Our SiteExporter template (described above) glues everything together. It adds the contents of the Navigation and Footer pages in the appropriate places and on all pages except the Index page. It also adds the contents of the Small Bannerpage as well as the breadcrumbs navigation.
HLS: I've noticed that pages with footnotes that are combined with the {include} macro do not render correctly ... the footnote numbers and anchors reset back to 1 for each included page. Perhaps there's a way to fix that with the template?
Updating the template
You must be a Tapestry committer or otherwise have write access to the subversion repository (see link above).
To edit the template:
- check out the SiteExporter source project (see link above)

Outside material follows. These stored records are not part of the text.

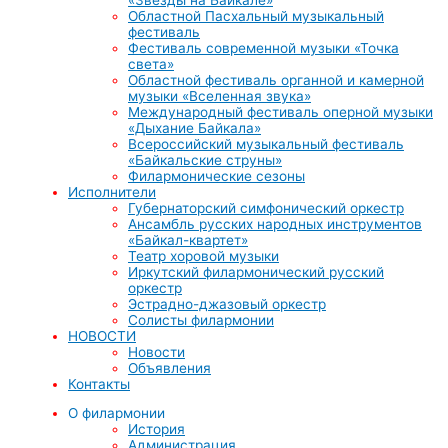
Областной Пасхальный музыкальный
фестиваль
Фестиваль современной музыки «Точка
света»
Областной фестиваль органной и камерной
музыки «Вселенная звука»
Международный фестиваль оперной музыки
«Дыхание Байкала»
Всероссийский музыкальный фестиваль
«Байкальские струны»
Филармонические сезоны
Исполнители
Губернаторский симфонический оркестр
Ансамбль русских народных инструментов
«Байкал-квартет»
Театр хоровой музыки
Иркутский филармонический русский
оркестр
Эстрадно-джазовый оркестр
Солисты филармонии
НОВОСТИ
Новости
Объявления
Контакты
О филармонии
История
Администрация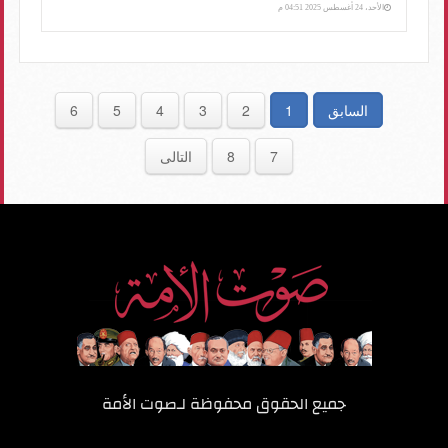
الأحد، 24 أغسطس 2025 04:51 م
السابق
1
2
3
4
5
6
7
8
التالى
جميع الحقوق محفوظة لـ
صوت الأمة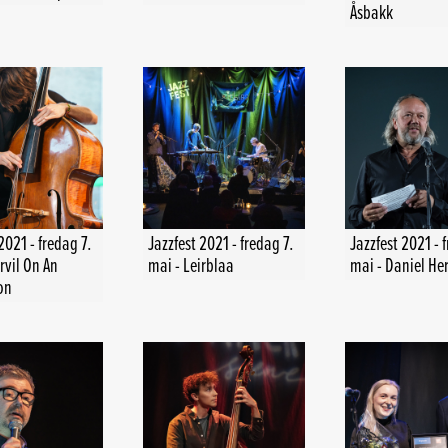
Åsbakk
2021 - fredag 7.
Jazzfest 2021 - fredag 7.
Jazzfest 2021 - 
rvil On An
mai - Leirblaa
mai - Daniel He
on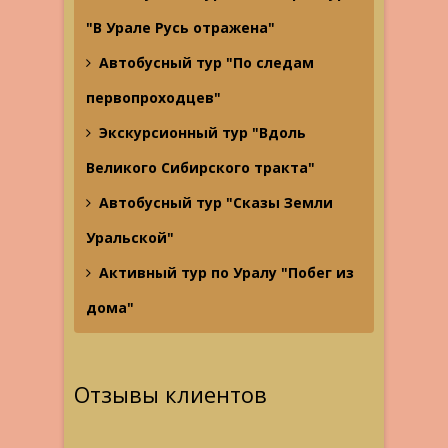
"В Урале Русь отражена"
Автобусный тур "По следам
первопроходцев"
Экскурсионный тур "Вдоль
Великого Сибирского тракта"
Автобусный тур "Сказы Земли
Уральской"
Активный тур по Уралу "Побег из
дома"
Отзывы клиентов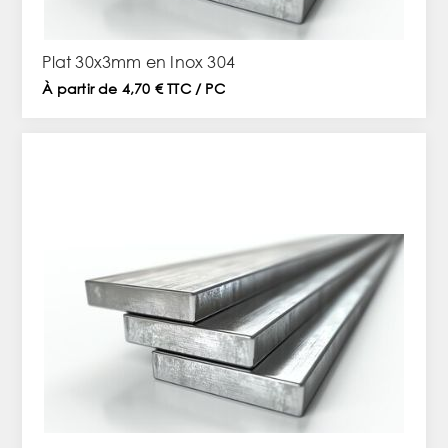
Plat 30x3mm en Inox 304
À partir de 4,70 € TTC / PC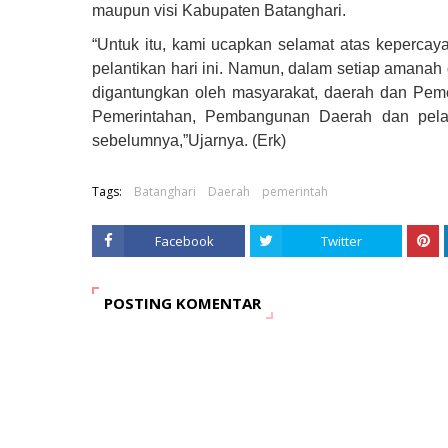
maupun visi Kabupaten Batanghari.
“Untuk itu, kami ucapkan selamat atas kepercay
pelantikan hari ini. Namun, dalam setiap amanah
digantungkan oleh masyarakat, daerah dan Peme
Pemerintahan, Pembangunan Daerah dan pelaya
sebelumnya,”Ujarnya. (Erk)
Tags:
Batanghari
Daerah
pemerintah
Facebook
Twitter
POSTING KOMENTAR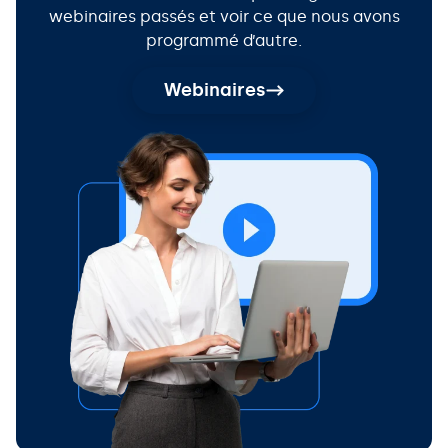
webinaires passés et voir ce que nous avons
programmé d’autre.
Webinaires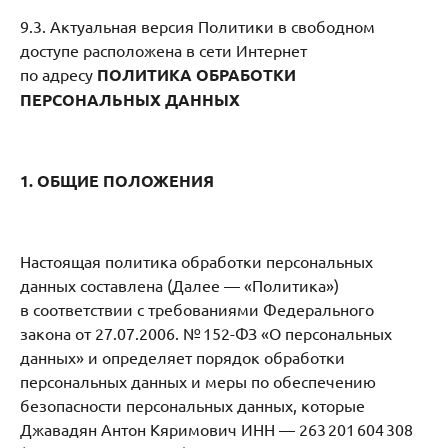
9.3. Актуальная версия Политики в свободном
доступе расположена в сети Интернет
по адресу
ПОЛИТИКА ОБРАБОТКИ
ПЕРСОНАЛЬНЫХ ДАННЫХ
1. ОБЩИЕ ПОЛОЖЕНИЯ
Настоящая политика обработки персональных
данных составлена (Далее — «Политика»)
в соответствии с требованиями Федерального
закона от 27.07.2006. № 152-ФЗ «О персональных
данных» и определяет порядок обработки
персональных данных и меры по обеспечению
безопасности персональных данных, которые
Джавадян Антон Кяримович ИНН — 263 201 604 308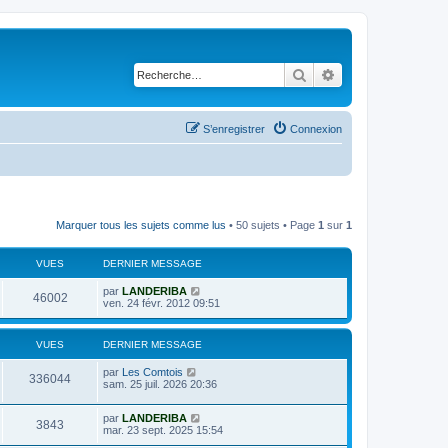
Rechercher
Recherche avancé
S’enregistrer
Connexion
Marquer tous les sujets comme lus
• 50 sujets • Page
1
sur
1
VUES
DERNIER MESSAGE
D
par
LANDERIBA
V
46002
e
ven. 24 févr. 2012 09:51
r
u
n
i
VUES
DERNIER MESSAGE
e
e
r
D
par
Les Comtois
s
m
V
336044
e
sam. 25 juil. 2026 20:36
e
r
s
u
n
s
D
par
LANDERIBA
i
a
V
3843
e
e
mar. 23 sept. 2025 15:54
e
g
r
r
e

- find and edit the template.vm file
- commit your changes
1 Comment
Howard Lewis Ship
I don't know that it is necessary to identify the page title as an h1. element, since the export template will identify the page title.
You can see what I'm doing with the {tutorialnav} macro to generate the layout for a page of the Tutorial, with navigation. If I get a chance, I want to turn this into a plugin that can be smarter about building the content automatically (and highlighting the current page as well).